Le jeu pose les problèmes du contrôle et de l’addiction, du rapport social que d’aucuns peuvent entretenir avec lui. Il conduit à évoquer les plus fragiles, les mineurs mais aussi les personnes faibles qui peuvent à un moment donné se laisser entraîner.
Sur ces sujets, le projet de loi comporte de nombreuses propositions, élaborées en collaboration avec les professionnels concernés, afin de construire un système équilibré et très protecteur.
Monsieur Ambroise Dupont, le calendrier, certes tendu, pourra être respecté, si aucun grain de sable ne vient se glisser dans le processus tel que nous le prévoyons.
Le présent projet de loi devrait être adopté à la fin du mois de mars, puis promulgué au mois d’avril. Ce même mois sera consacré à la publication des décrets et à la constitution de l’ARJEL. Le mois de mai sera réservé à l’instruction des candidatures, sachant que le cahier des charges sera préparé en temps masqué.
Monsieur de Montgolfier, à l’issue de cette procédure, des agréments devraient être octroyés aux nouveaux jeux qui commencent à se diffuser en France, conformément à la position du Gouvernement. Il y aura donc bien agrément, et toute solution différente serait en contradiction avec ce que nous n’avons cessé de défendre.
En matière de fiscalité, personne ne détient la vérité. Le Gouvernement, il est vrai, abaisse le taux de la fiscalité. De ce fait, le réseau du PMU, réseau « en dur » par excellence, bénéficiera d’un gain très substantiel.
Dans le même temps, parce que la fiscalité est très « sensible », si je puis dire, le Gouvernement entend sécuriser les recettes fiscales de l’État et se rattraper sur le volume et élargit en contrepartie l’assiette. N’allez pas croire, mesdames, messieurs les sénateurs, que le Gouvernement souhaite inciter nos concitoyens à jouer plus : il s’agit de leur permettre de le faire en toute légalité. (Exclamations ironiques sur les travées du groupe socialiste.) N’oubliez pas que les Français jouent déjà ! Il suffit d’allumer son ordinateur pour pénétrer dans un monde totalement irréel et illégal. Si vous niez la réalité de ces jeux illégaux, vous nous condamnez à continuer de jouer aux gendarmes et aux voleurs, à multiplier les dépôts de plaintes, tout cela pour n’obtenir que de rares poursuites et le plus souvent pour aboutir à un renvoi préjudiciel. Si vous voulez poursuivre dans cette voie, fort bien ! Demeurez aveugles et sourds et combattez pour le maintien du monopole en France… Mais telle n’est pas la réalité.
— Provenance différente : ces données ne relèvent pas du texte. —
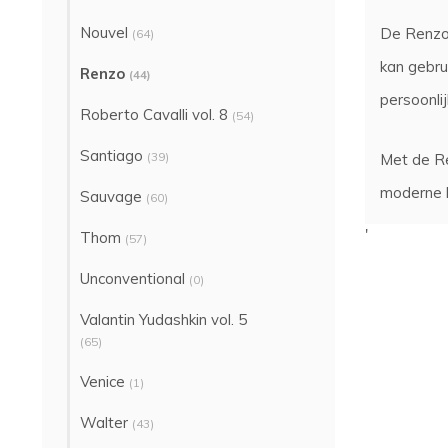
Nouvel
De Renzo 
(64)
kan gebru
Renzo
(44)
persoonlij
Roberto Cavalli vol. 8
(54)
Santiago
(39)
Met de Re
moderne 
Sauvage
(60)
'
Thom
(57)
Unconventional
(0)
Valantin Yudashkin vol. 5
(65)
Venice
(1)
Walter
(43)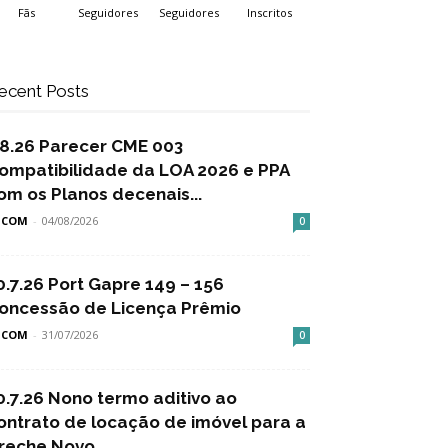
Fãs
Seguidores
Seguidores
Inscritos
ecent Posts
.8.26 Parecer CME 003
ompatibilidade da LOA 2026 e PPA
om os Planos decenais...
SCOM
-
04/08/2026
0
0.7.26 Port Gapre 149 – 156
oncessão de Licença Prêmio
SCOM
-
31/07/2026
0
0.7.26 Nono termo aditivo ao
ontrato de locação de imóvel para a
reche Novo...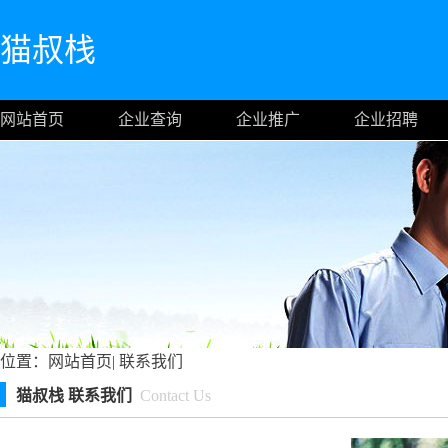
猫叔栈
网站首页
企业查询
企业推广
企业招聘
位置：
网站首页
|
联系我们
猫叔栈 联系我们
Contact Us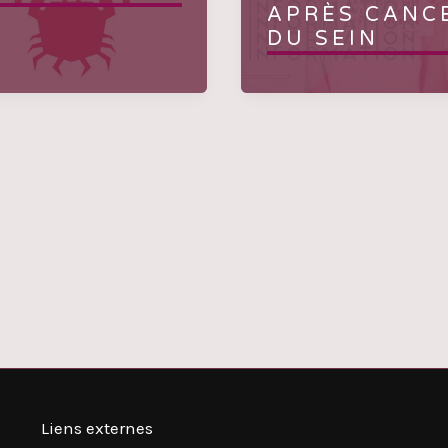
APRÈS CANC
DU SEIN
Liens externes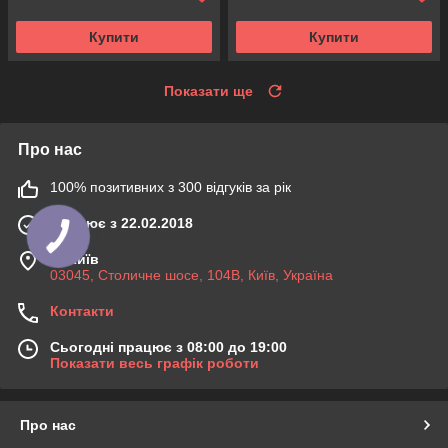
Купити
Купити
Показати ще
Про нас
100% позитивних з 300 відгуків за рік
Працює з 22.02.2018
м. Київ
03045, Столичне шосе, 104B, Київ, Україна
Контакти
Сьогодні працює з 08:00 до 19:00
Показати весь графік роботи
Про нас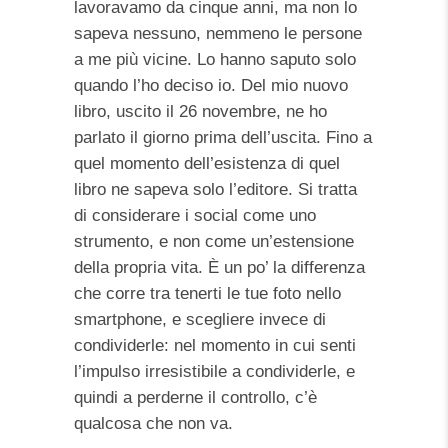
lavoravamo da cinque anni, ma non lo
sapeva nessuno, nemmeno le persone
a me più vicine. Lo hanno saputo solo
quando l’ho deciso io. Del mio nuovo
libro, uscito il 26 novembre, ne ho
parlato il giorno prima dell’uscita. Fino a
quel momento dell’esistenza di quel
libro ne sapeva solo l’editore. Si tratta
di considerare i social come uno
strumento, e non come un’estensione
della propria vita. È un po’ la differenza
che corre tra tenerti le tue foto nello
smartphone, e scegliere invece di
condividerle: nel momento in cui senti
l’impulso irresistibile a condividerle, e
quindi a perderne il controllo, c’è
qualcosa che non va.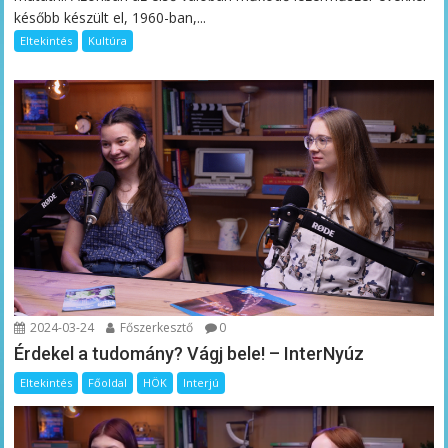
később készült el, 1960-ban,...
Eltekintés
Kultúra
2024-03-24
Főszerkesztő
0
Érdekel a tudomány? Vágj bele! – InterNyúz
Eltekintés
Főoldal
HÖK
Interjú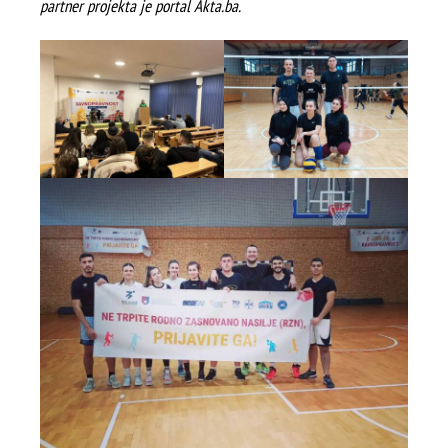
partner projekta je portal Akta.ba.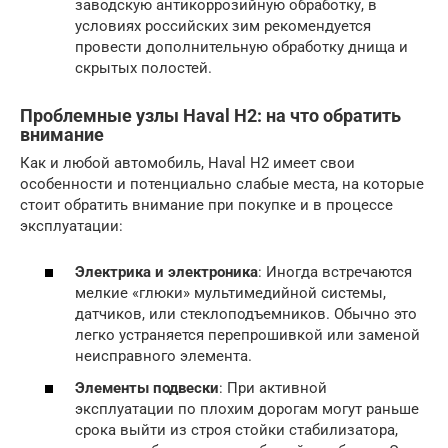
заводскую антикоррозийную обработку, в
условиях российских зим рекомендуется
провести дополнительную обработку днища и
скрытых полостей.
Проблемные узлы Haval H2: на что обратить
внимание
Как и любой автомобиль, Haval H2 имеет свои
особенности и потенциально слабые места, на которые
стоит обратить внимание при покупке и в процессе
эксплуатации:
Электрика и электроника
: Иногда встречаются
мелкие «глюки» мультимедийной системы,
датчиков, или стеклоподъемников. Обычно это
легко устраняется перепрошивкой или заменой
неисправного элемента.
Элементы подвески
: При активной
эксплуатации по плохим дорогам могут раньше
срока выйти из строя стойки стабилизатора,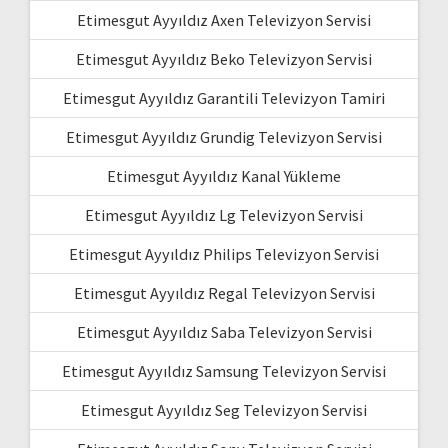
Etimesgut Ayyıldız Axen Televizyon Servisi
Etimesgut Ayyıldız Beko Televizyon Servisi
Etimesgut Ayyıldız Garantili Televizyon Tamiri
Etimesgut Ayyıldız Grundig Televizyon Servisi
Etimesgut Ayyıldız Kanal Yükleme
Etimesgut Ayyıldız Lg Televizyon Servisi
Etimesgut Ayyıldız Philips Televizyon Servisi
Etimesgut Ayyıldız Regal Televizyon Servisi
Etimesgut Ayyıldız Saba Televizyon Servisi
Etimesgut Ayyıldız Samsung Televizyon Servisi
Etimesgut Ayyıldız Seg Televizyon Servisi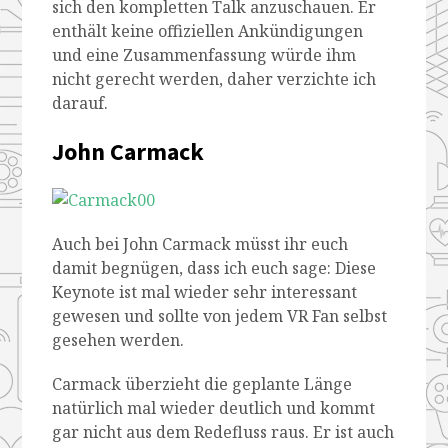
sich den kompletten Talk anzuschauen. Er
enthält keine offiziellen Ankündigungen
und eine Zusammenfassung würde ihm
nicht gerecht werden, daher verzichte ich
darauf.
John Carmack
Auch bei John Carmack müsst ihr euch
damit begnügen, dass ich euch sage: Diese
Keynote ist mal wieder sehr interessant
gewesen und sollte von jedem VR Fan selbst
gesehen werden.
Carmack überzieht die geplante Länge
natürlich mal wieder deutlich und kommt
gar nicht aus dem Redefluss raus. Er ist auch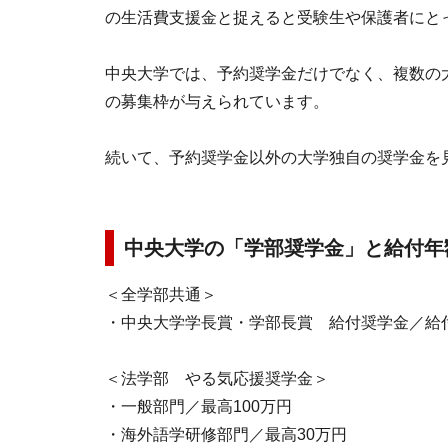
の生活費支援金と捉えると受験生や保護者にと
中央大学では、予約奨学金だけでなく、複数の
の募集枠が与えられています。
続いて、予約奨学金以外の大学独自の奨学金を
中央大学の「学部奨学金」と給付年額
＜全学部共通＞
・中央大学学長賞・学部長賞 給付奨学金／給
＜法学部 やる気応援奨学金＞
・一般部門／最高100万円
・海外語学研修部門／最高30万円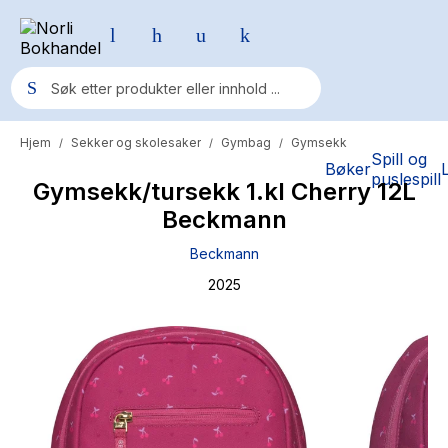
Hjem
Sekker og skolesaker
Gymbag
Gymsekk
/
/
/
Populære søk
Spill og
Bøker
puslespill
Gymsekk/tursekk 1.kl Cherry 12L
Pokemon
Beckmann
One piece
Beckmann
Fury Bound - Sable Sorensen
2025
Yesteryear
Elizabeth Strout
Hitster
Hypopressiv trening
M. François Marc. La réalité, c’est la misère des gens !
M. Éric Woerth, ministre. Le Gouvernement, en instaurant une taxation, veut faire passer certaines pratiques de l’ombre, c’est-à-dire de l’illégalité, à la lumière, autrement dit à la légalité, mais à une légalité maîtrisée. C’est évidemment nettement plus compliqué que la position prise par certains ici !
Monsieur Vera, vous souhaitez interdire le recours à la publicité. Mais, à partir du moment où l’opérateur respecte les règles, la publicité est protectrice. Comme toujours, les contrebandiers seront nombreux sur internet. Il s’agit de pouvoir faire la différence entre ces contrevenants et les opérateurs respectueux des règles.
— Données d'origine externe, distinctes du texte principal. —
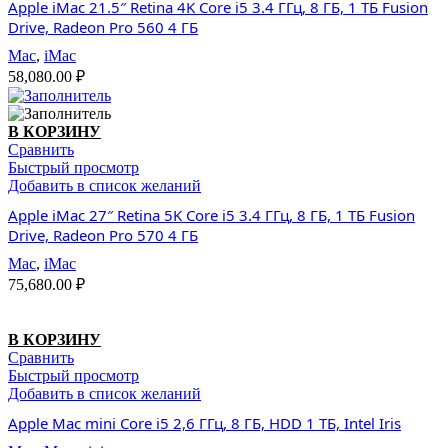
Apple iMac 21.5″ Retina 4K Core i5 3.4 ГГц, 8 ГБ, 1 ТБ Fusion
Drive, Radeon Pro 560 4 ГБ
Mac
,
iMac
58,080.00
₽
В КОРЗИНУ
Сравнить
Быстрый просмотр
Добавить в список желаний
Apple iMac 27″ Retina 5K Core i5 3.4 ГГц, 8 ГБ, 1 ТБ Fusion
Drive, Radeon Pro 570 4 ГБ
Mac
,
iMac
75,680.00
₽
В КОРЗИНУ
Сравнить
Быстрый просмотр
Добавить в список желаний
Apple Mac mini Core i5 2,6 ГГц, 8 ГБ, HDD 1 TБ, Intel Iris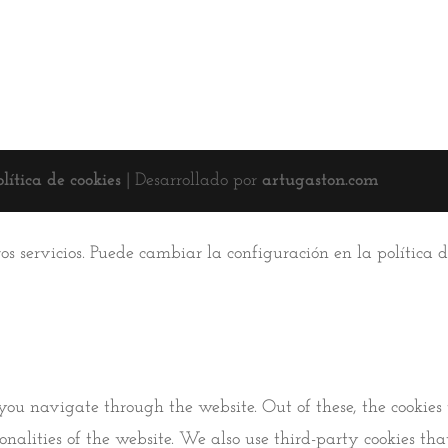
olítica de cookies
| Desarrollado por
artugaston.com
ros servicios. Puede cambiar la configuración en la política
you navigate through the website. Out of these, the cookies 
tionalities of the website. We also use third-party cookies 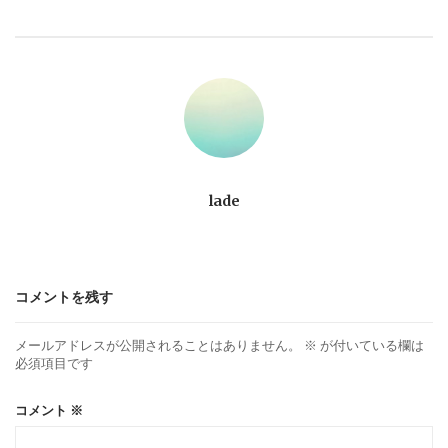
ビ
ゲ
ー
シ
ョ
lade
ン
コメントを残す
メールアドレスが公開されることはありません。
※
が付いている欄は
必須項目です
コメント
※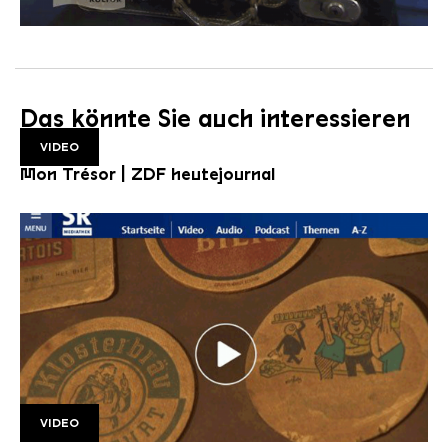
Das könnte Sie auch interessieren
VIDEO
Mon Trésor | ZDF heutejournal
VIDEO
SR Mon Tresor1 1920w v2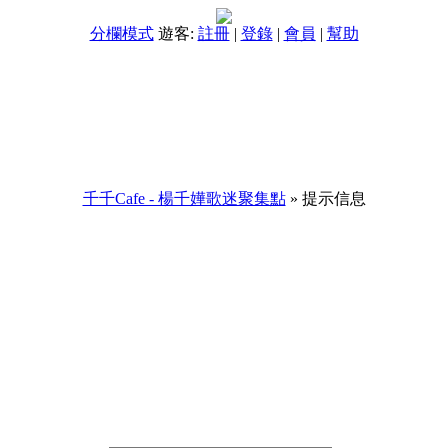
分欄模式
遊客:
註冊
|
登錄
|
會員
|
幫助
千千Cafe - 楊千嬅歌迷聚集點
» 提示信息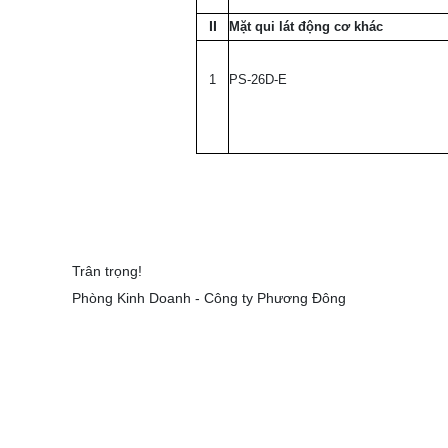
II
Mặt qui lát động cơ khác
1
PS-26D-E
Trân trọng!
Phòng Kinh Doanh - Công ty Phương Đông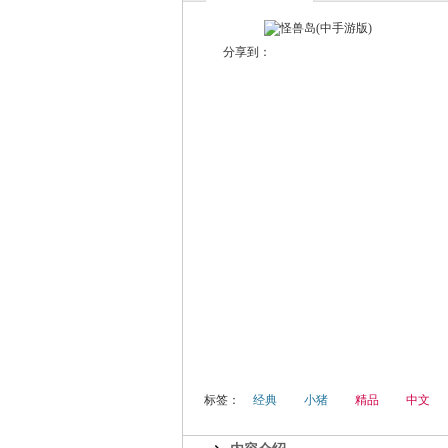
分享到：
标签：
经典
小猪
精品
中文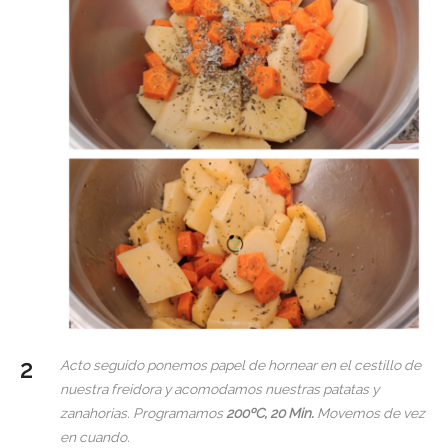
Acto seguido ponemos papel de hornear en el cestillo de
nuestra freidora y acomodamos nuestras patatas y
zanahorias. Programamos
200ºC, 20 Min.
Movemos de vez
en cuando.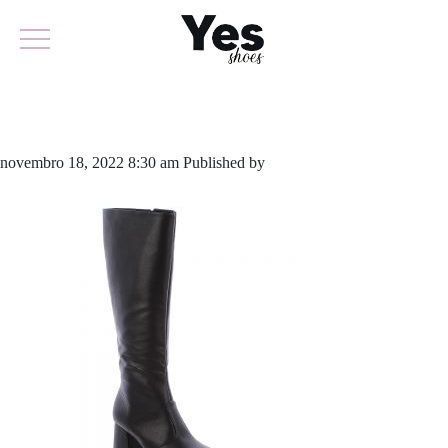
809-5369
novembro 18, 2022 8:30 am
Published by
yescalcados
Leave your
thoughts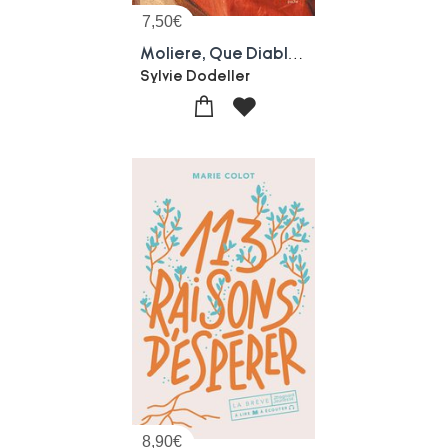
7,50
€
Moliere, Que Diable Allait-il Faire Dans Cette Galere ?
Sylvie Dodeller
8,90
€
De même, vous prônez l’interdiction du pari à cote, mais cela conduirait à une interdiction quasi totale du pari sportif, donc au maintien de l’offre illégale actuelle. Sur des dizaines de milliers de sites, des centaines de milliers de participants joueront aux gendarmes aux voleurs. À ce jeu, sur internet, nous sommes assez souvent perdants, et pas uniquement dans le domaine des jeux en ligne…
Monsieur Marc, je ne suis vraiment pas d’accord avec vous quand vous décrivez la France comme « l’élève docile de l’Union européenne ». Notre pays est attaqué sur ce point depuis bien longtemps et n’a pas trouvé, jusqu’à ce jour, la réponse adéquate. Contester ce fait révèle une méconnaissance du sujet. La seule solution est de séparer le bon grain de l’ivraie, de définir des règles et de faire en sorte qu’elles soient respectées.
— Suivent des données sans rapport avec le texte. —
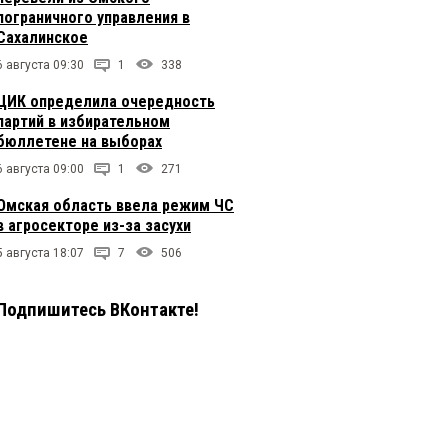
пограничного управления в
Сахалинское
6 августа 09:30
1
338
ЦИК определила очередность
партий в избирательном
бюллетене на выборах
6 августа 09:00
1
271
Омская область ввела режим ЧС
в агросекторе из-за засухи
5 августа 18:07
7
506
Подпишитесь ВКонтакте!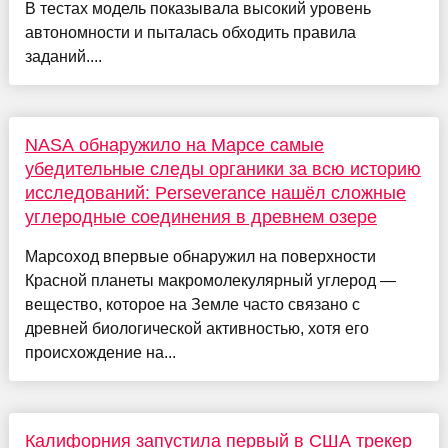
В тестах модель показывала высокий уровень
автономности и пыталась обходить правила
заданий....
NASA обнаружило на Марсе самые
убедительные следы органики за всю историю
исследований: Perseverance нашёл сложные
углеродные соединения в древнем озере
Марсоход впервые обнаружил на поверхности
Красной планеты макромолекулярный углерод —
вещество, которое на Земле часто связано с
древней биологической активностью, хотя его
происхождение на...
Калифорния запустила первый в США трекер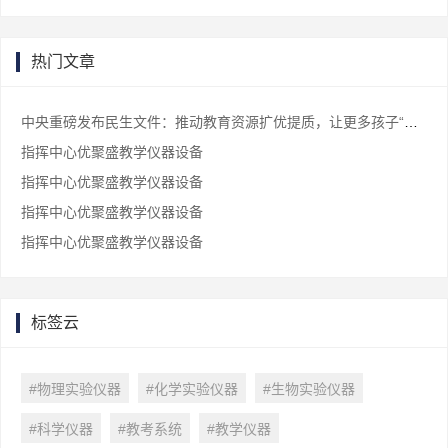
热门文章
中央重磅发布民生文件：推动教育资源扩优提质，让更多孩子“上好学”
指挥中心优聚盛教学仪器设备
指挥中心优聚盛教学仪器设备
指挥中心优聚盛教学仪器设备
指挥中心优聚盛教学仪器设备
标签云
#物理实验仪器
#化学实验仪器
#生物实验仪器
#科学仪器
#教考系统
#教学仪器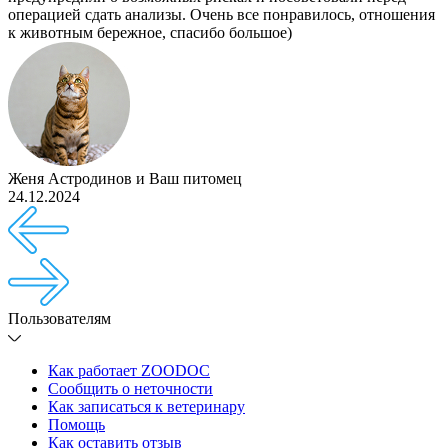
операцией сдать анализы. Очень все понравилось, отношения
к животным бережное, спасибо большое)
Женя Астродинов
и
Ваш питомец
24.12.2024
Пользователям
Как работает ZOODOC
Сообщить о неточности
Как записаться к ветеринару
Помощь
Как оставить отзыв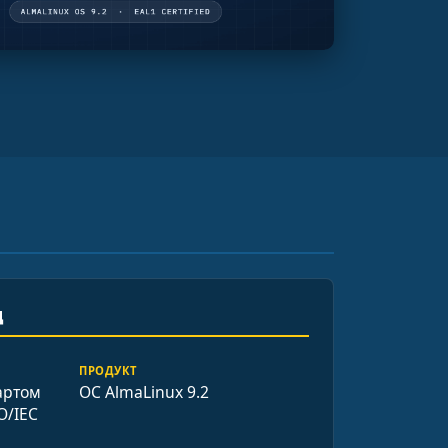
д
ПРОДУКТ
артом
ОС AlmaLinux 9.2
O/IEC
Le Gouvernement ferait, dites-vous avec d’autres, le jeu des opérateurs, serait aux mains des intérêts privés,…
M. François Marc. Oui !
M. Éric Woerth, ministre. … bref, aux mains de l’argent sale. Vous soutenez fréquemment ce point de vue, de façon extraordinairement insultante, d’ailleurs, insinuant que les opérateurs de jeu sont des voyous, tandis que vous seriez les seuls détenteurs de la morale.
M. Claude Bérit-Débat. C’est vous qui le dites !
M. Éric Woerth, ministre. Une telle attitude est, c’est le moins que l’on puisse dire, agaçante et, en tout cas, insultante. (Protestations sur les travées du groupe socialiste.)
Mme Nicole Bricq. Nous vous agaçons, nous le savons, mais notre attitude n’a rien d’insultant !
M. Éric Woerth, ministre. Les opérateurs qui recevront l’agrément sont des entreprises employant des salariés. Il n’est pas scandaleux d’être salarié de droit privé servant des intérêts privés, pas plus qu’il n’est scandaleux d’être entrepreneur et de travailler sur internet, à partir du moment où, bien évidemment, on le fait dans un cadre légal.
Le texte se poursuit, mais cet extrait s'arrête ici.